Treating depression is not as like treating a sinus infection. Since no two people are affected in exactly the same way, it’s a more involved process and the person who’s dealing with it (as supported by friends, family, and the medical professionals) need to make personalized treatment decisions. If you’re thinking about alternative depression treatment for your teen, here are some things you should consider.
Most often depression is treated with therapy and antidepressants, but the sad truth is that some people are resistant to these methods. Often, simply upping the dosage or changing the medication can work, but what if it doesn’t? This is no doubt a scary thought for you as a caregiver and even your teen, especially considering the possible consequences of untreated depression, but please don’t lose hope.
As with anxiety and other mental health issues, depression needs to be treated holistically. While you look for the right fit in terms of medication, etc., it might also be a good idea to consider other options. Even if you as a caregiver are resistant to some of these ideas, it’s important to remember that this should ultimately be your teen’s choice.

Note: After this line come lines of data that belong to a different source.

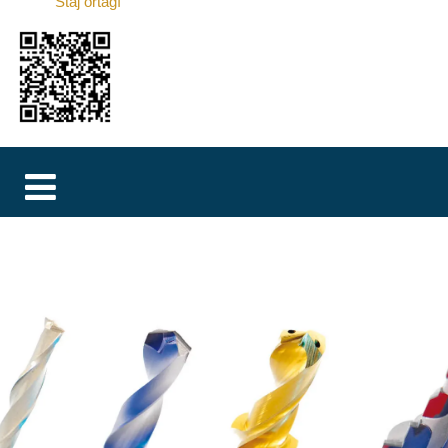
Staj ortağı
MAGYAR
فارسی
NEDERLANDS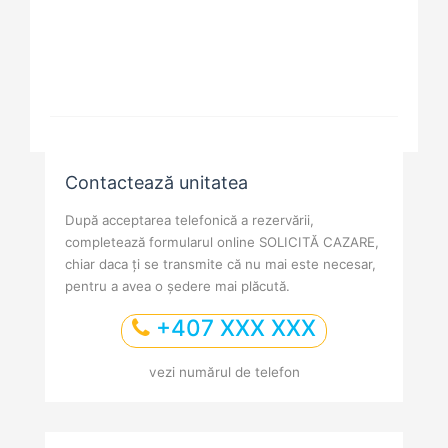
vedere la munte
Deschide
balcon baie
proprie
Contactează unitatea
După acceptarea telefonică a rezervării,
completează formularul online SOLICITĂ CAZARE,
chiar daca ți se transmite că nu mai este necesar,
pentru a avea o ședere mai plăcută.
+407 XXX XXX
vezi numărul de telefon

Before getting into some of these alternative treatments, I encourage you to speak with your medical professional about any new treatment. It can be easy to be roped into (sometimes false) hope when it comes to treatment, so make sure to have discussions with them so you can discuss any possible risks or if they might clash with current treatment. Your choice of treatment should be evidence-based and tailored to the needs of your teen.
Herbal Treatments: Now, I know how this sounds. You might be skeptical and thing this is nothing but woo, but there’s actually something to this. St. John’s wort and ginkgo biloba, for example, are two of the most common herbal products used in the treatment of depression. You can get them as supplements, meaning they do not have to replace your standard treatment.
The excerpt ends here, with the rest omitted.